According to one or more embodiments, a method or process of arming perforating gun 10 includes aligning arming device 26 proximate to end 19 of loading tube 12 as depicted in FIG. 1. In the illustrated example, loading tube 12 is disposed inside of carrier 14. According to one aspect, aligning arming device 26 includes positioning arming device 26 such that electrical connector 32 of arming device 26 is axially aligned with electrical connector 24 of loading tube 12. Arming device 26 is electrically connected to loading tube 12 prior to ballistically connecting arming device 26 to loading tube 12. To electrically connect arming device 26 to loading tube 12, arming device 26 is moved axially to loading tube 12, as illustrated by the arrow of FIG. 2, electrically connecting electrical connector 32 of arming device 26 and electrical connector 24 of loading tube 12, thereby positioning perforating gun 10 in the park position. In the park position, electrical continuity is established across perforating gun 10 and diagnostic tests and such can be performed on perforating gun 10, including firing electronics 30, without arming perforating gun 10.

Perforating gun 10 is armed by ballistically connecting arming device 26 to loading tube 12 after electrically connecting arming device 26 to loading tube 12. Arming perforating gun 10 includes rotating arming device 26 relative to loading tube 12 until detonator 28 is axially aligned with end 20 of detonating cord 18 as depicted for example in FIGS. 4 and 5. For example, arming device 26 is rotated clockwise from the park position illustrated in FIGS. 2 and 3 to the armed position illustrated in FIGS. 4 and 5. It will be understood by those skilled in the art and with benefit of this disclosure that in some embodiments arming device 26 may be rotated counterclockwise from the park position to the armed position.

According to some embodiments, arming device 26 is moved from the park position to the armed position without disconnecting the previously established electrical connection between arming device 26 and electrical conductor 22 of loading tube 12. Thus, perforating gun 10 can be armed without interrupting the electrical continuity established across electrical conductors 22 and 33 which was established in the park position.

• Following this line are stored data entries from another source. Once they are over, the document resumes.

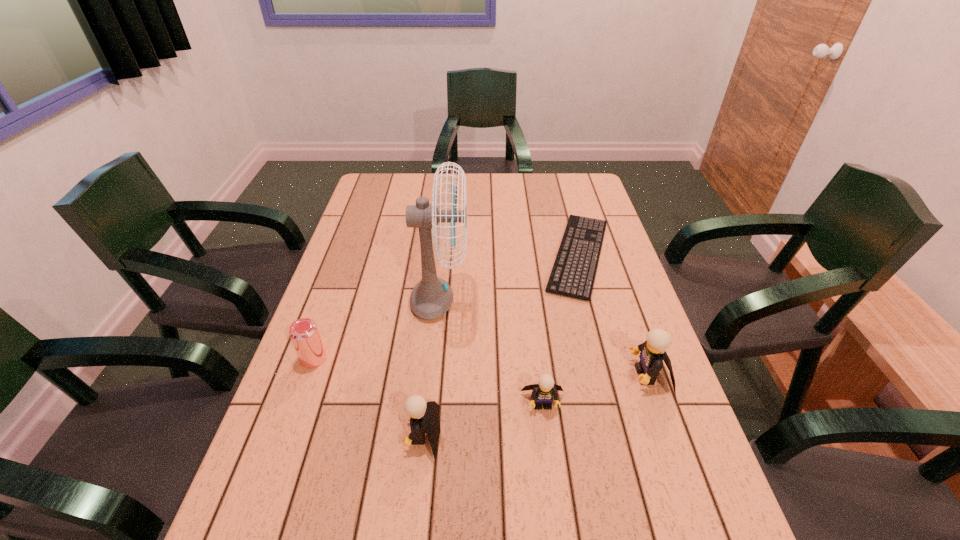 Image resolution: width=960 pixels, height=540 pixels. I want to click on computer keyboard that is at the right edge, so click(x=592, y=230).

Locate an element on the screen. The image size is (960, 540). free region at the far edge of the desktop is located at coordinates (530, 184).

Locate an element on the screen. The width and height of the screenshot is (960, 540). vacant space at the left edge of the desktop is located at coordinates (377, 214).

I want to click on vacant area at the right edge, so click(632, 341).

Where is `blank area at the far right corner`? The image size is (960, 540). blank area at the far right corner is located at coordinates (566, 187).

Identify the location of blank space at the near right corner. The image size is (960, 540). (646, 472).

You are a GUI agent. You are given a task and a screenshot of the screen. Output one action in this format:
    pyautogui.click(x=<x>, y=<y>)
    Task: Click on the vacant space that's between the second tallest Lego and the beer can
    This screenshot has width=960, height=540.
    Given the screenshot: What is the action you would take?
    pyautogui.click(x=369, y=396)

Identify the location of free space between the leftmost object and the second shortest Lego. (369, 396).

The image size is (960, 540). I want to click on free spot between the second tallest object and the computer keyboard, so click(613, 315).

Locate an element on the screen. The image size is (960, 540). free space that is in between the second Lego from left to right and the leftmost object is located at coordinates (428, 381). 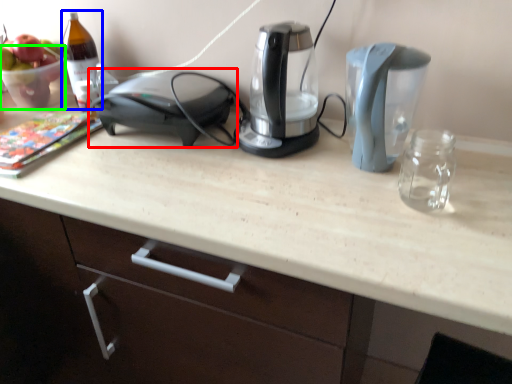 Question: Which object is positioned closest to home appliance (highlighted by a red box)? Select from wine bottle (highlighted by a blue box) and glass bowl (highlighted by a green box).

Choices:
 (A) wine bottle
 (B) glass bowl

Answer: (A) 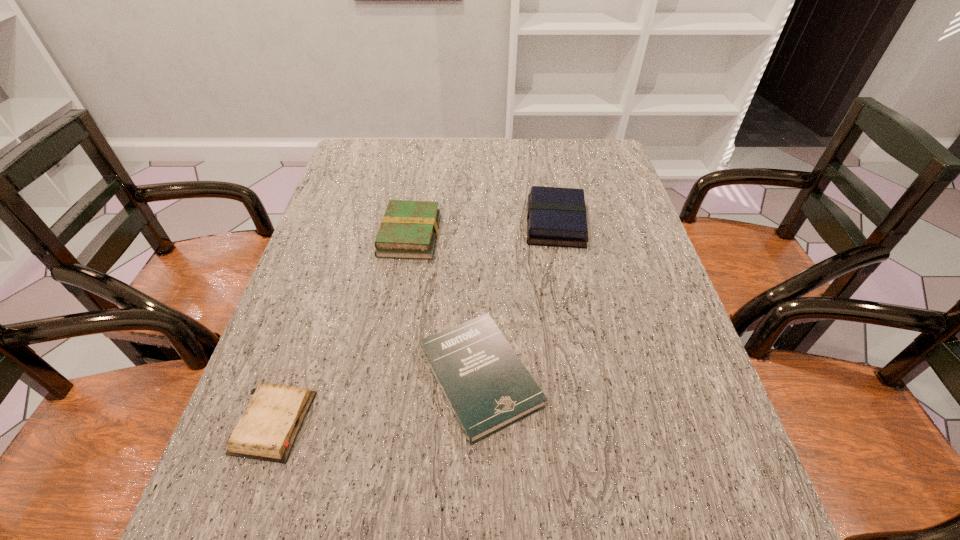 You are a GUI agent. You are given a task and a screenshot of the screen. Output one action in this format:
    pyautogui.click(x=<x>, y=<y>)
    Task: Click on the vacant space at the left edge of the desktop
    
    Given the screenshot: What is the action you would take?
    pyautogui.click(x=366, y=233)

In the image, there is a desktop. Where is `vacant area at the right edge`? The image size is (960, 540). vacant area at the right edge is located at coordinates (606, 255).

Locate an element on the screen. blank space at the far left corner of the desktop is located at coordinates (362, 150).

I want to click on vacant space at the far right corner of the desktop, so click(x=602, y=159).

Where is `free spot between the nearest book and the shortest object`? free spot between the nearest book and the shortest object is located at coordinates (377, 400).

Identify which object is the third closest to the third tallest object. Please provide its 2D coordinates. Your answer should be formatted as a tuple, i.e. [(x, y)], where the tuple contains the x and y coordinates of a point satisfying the conditions above.

[(556, 217)]

Identify which object is the third closest to the leftmost object. Please provide its 2D coordinates. Your answer should be formatted as a tuple, i.e. [(x, y)], where the tuple contains the x and y coordinates of a point satisfying the conditions above.

[(556, 217)]

The width and height of the screenshot is (960, 540). What are the coordinates of `the second closest book to the shortest object` in the screenshot? It's located at (409, 229).

The height and width of the screenshot is (540, 960). I want to click on book that stands as the closest to the second shortest object, so click(x=409, y=229). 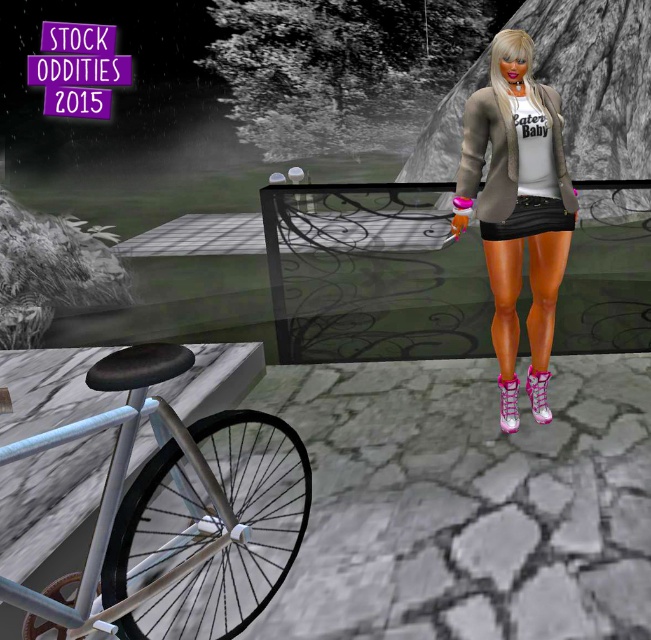 Question: Does shiny metallic jacket at upper right have a smaller size compared to black matte skirt at center?

Choices:
 (A) no
 (B) yes

Answer: (A)

Question: Which of the following is the farthest from the observer?

Choices:
 (A) (477, 205)
 (B) (542, 419)
 (C) (503, 410)

Answer: (C)

Question: Does shiny metallic jacket at upper right have a greater width compared to pink suede boot at lower center?

Choices:
 (A) yes
 (B) no

Answer: (A)

Question: Which point is closer to the camera taking this photo?

Choices:
 (A) (542, 280)
 (B) (544, 204)
 (C) (270, 458)

Answer: (B)

Question: Which point is farther to the camera?

Choices:
 (A) shiny metallic jacket at upper right
 (B) pink suede boot at lower center
 (C) black matte skirt at center
 (D) silver metallic bicycle at lower left

Answer: (B)

Question: Can you confirm if black matte skirt at center is smaller than pink suede boot at lower center?

Choices:
 (A) no
 (B) yes

Answer: (A) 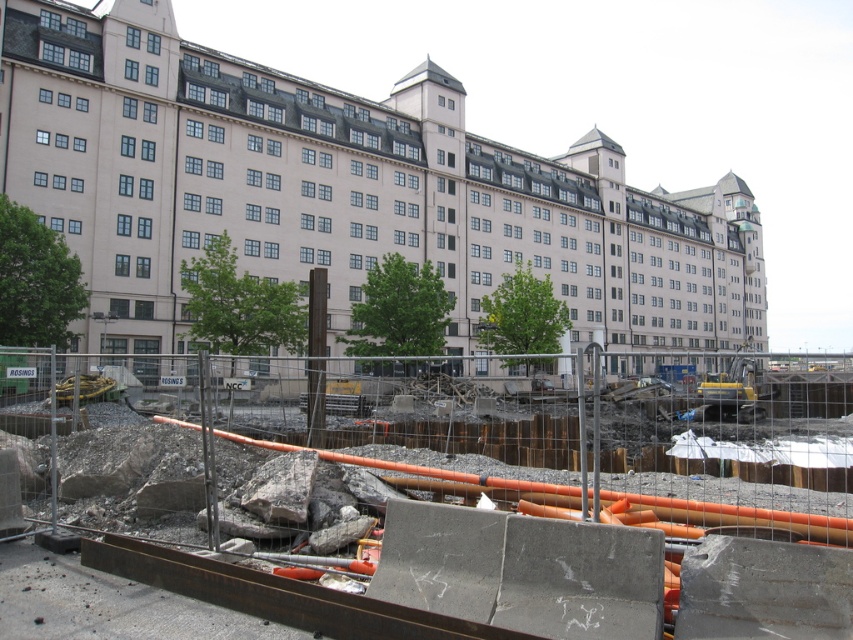 Which is behind, point (775, 525) or point (563, 275)?

Point (563, 275)

Which of these two, rusty metal pipes at center or light beige concrete building at center, stands taller?

light beige concrete building at center

Does point (804, 481) come farther from viewer compared to point (175, 74)?

That is False.

The height and width of the screenshot is (640, 853). Identify the location of rusty metal pipes at center. (474, 481). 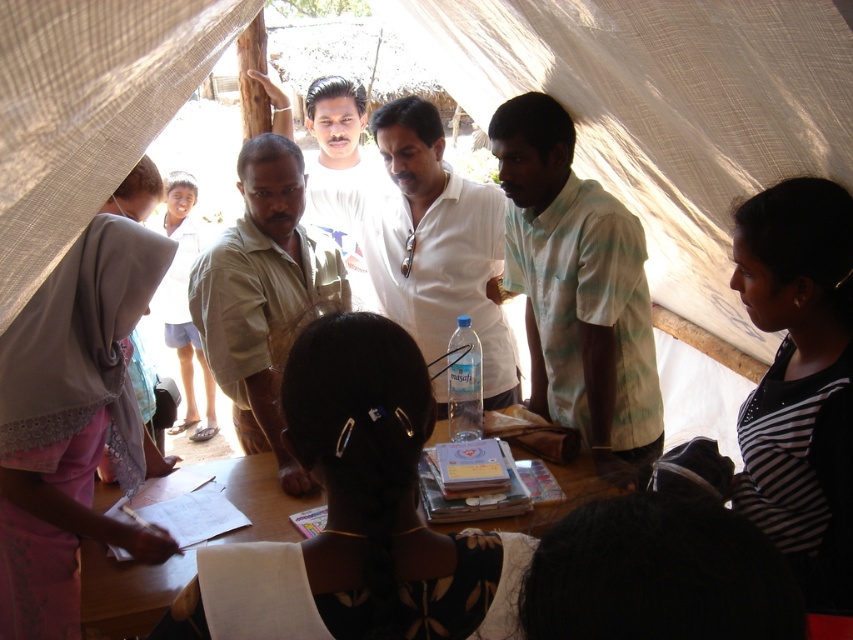 From the picture: Between light beige shirt at center and white matte shirt at center, which one appears on the left side from the viewer's perspective?

Positioned to the left is light beige shirt at center.

Is point (223, 237) closer to camera compared to point (457, 216)?

That is True.

Locate an element on the screen. The width and height of the screenshot is (853, 640). light beige shirt at center is located at coordinates (263, 294).

Does green striped shirt at center have a lesser height compared to wooden table at center?

In fact, green striped shirt at center may be taller than wooden table at center.

From the picture: Is green striped shirt at center taller than wooden table at center?

Yes, green striped shirt at center is taller than wooden table at center.

The image size is (853, 640). Find the location of `green striped shirt at center`. green striped shirt at center is located at coordinates (578, 291).

In order to click on green striped shirt at center in this screenshot , I will do `click(578, 291)`.

Who is more forward, (611, 428) or (161, 220)?

Point (611, 428) is in front.

Which is more to the right, green striped shirt at center or light brown skin at center?

green striped shirt at center

Between point (653, 451) and point (171, 428), which one is positioned in front?

Positioned in front is point (653, 451).

This screenshot has width=853, height=640. In order to click on green striped shirt at center in this screenshot , I will do `click(578, 291)`. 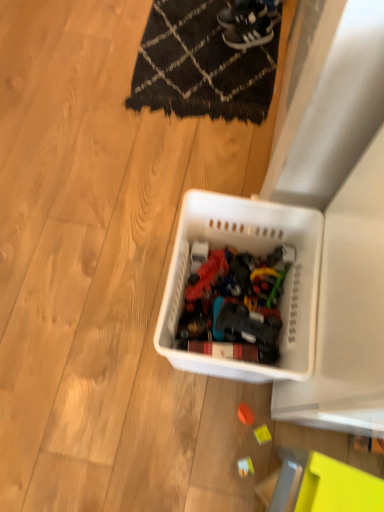 Locate an element on the screen. vacant area that lies between white plastic basket at center and white plastic toy at lower center, which ranks as the 1th toy in bottom-to-top order is located at coordinates (224, 412). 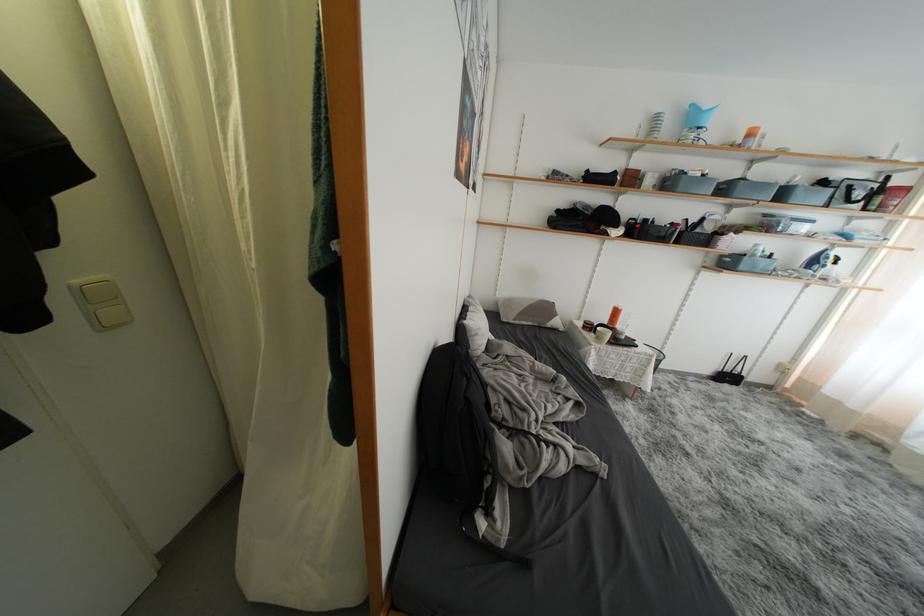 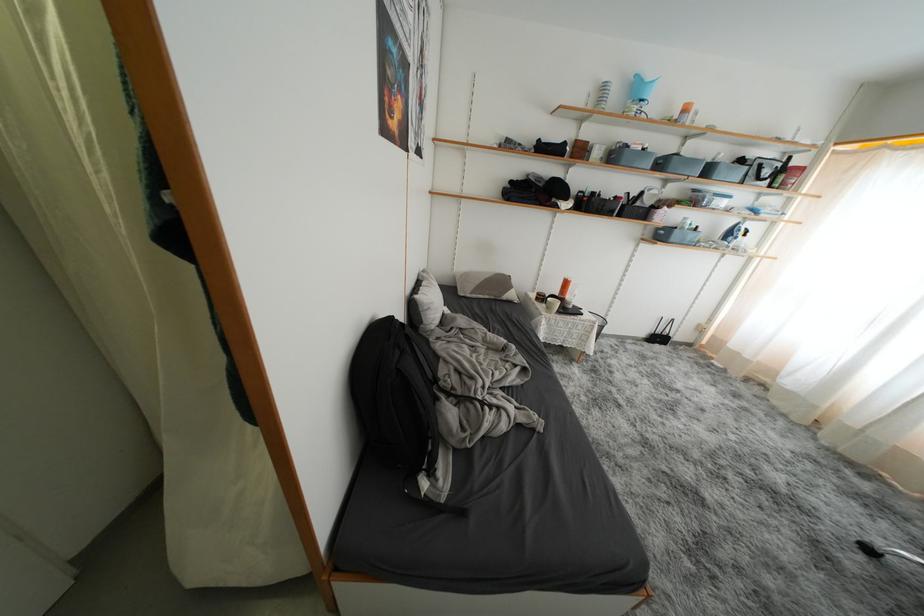 Locate, in the second image, the point that corresponds to [663,180] in the first image.

(610, 152) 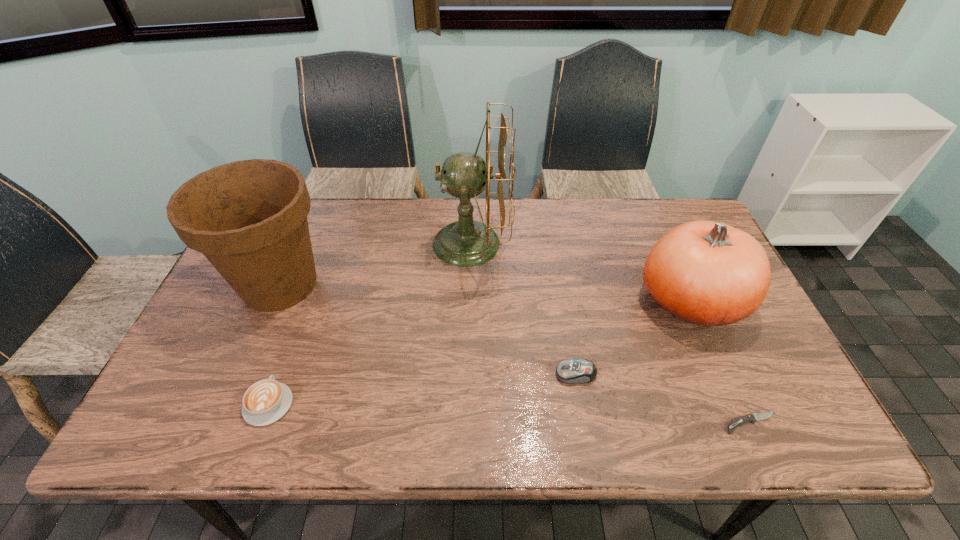 Where is `the fourth object from right to left`? This screenshot has width=960, height=540. the fourth object from right to left is located at coordinates (465, 243).

Identify the location of fan. (465, 243).

Identify the location of flowerpot. (249, 218).

Where is `the third tallest object`? the third tallest object is located at coordinates (706, 273).

I want to click on cappuccino, so click(266, 401).

Locate an element on the screen. The width and height of the screenshot is (960, 540). the third object from right to left is located at coordinates (571, 371).

This screenshot has width=960, height=540. Find the location of `the shortest object`. the shortest object is located at coordinates (754, 417).

Where is `vacant space located 0.300m in front of the third object from left to right, directing air flow`? The width and height of the screenshot is (960, 540). vacant space located 0.300m in front of the third object from left to right, directing air flow is located at coordinates (604, 244).

The image size is (960, 540). Identify the location of vacant space situated on the back of the flowerpot. (314, 206).

Image resolution: width=960 pixels, height=540 pixels. I want to click on vacant space situated on the left of the third tallest object, so click(567, 301).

Non-exclusive examples of electrical and ballistic connections of arming device 26 with loading tube 12 are illustrated in FIGS. 8 and 9. Electrical connector 24 of loading tube 12 and electrical connector 32 of arming device 26 are depicted as male and female devices, for example RCA connectors, which are mated by axial movement. Arming device 26 and loading tube 12 include a device 36, referred to herein as a lock device, that can facilitate axial movement of arming device 26 to the park position, electrically connecting arming device 26 to loading tube 12, and then rotational movement of arming device 26 to the armed position, ballistically connecting arming device 26 to loading tube 12. In the park position, locking device 36 can block axial movement of arming device 26 away from loading tube 12.

In the examples depicted in FIGS. 8 and 9, lock device 36 includes a first member 38 disposed with one of arming device 26 and loading tube 12 which is matable with a cooperative second member 40 disposed with the other of arming device 26 and loading tube 12. In the embodiments depicted in FIGS. 8 and 9, first member 38 is illustrated as a protrusion and second member 40 is a groove. Groove 40 includes a first, axial leg 42 and a second leg 44 that extends away from first, axial leg 42 an angular distance that corresponds with the angular distance required to move detonator 28 from the park position to the armed position ballistically aligned with and connected to detonating cord 18.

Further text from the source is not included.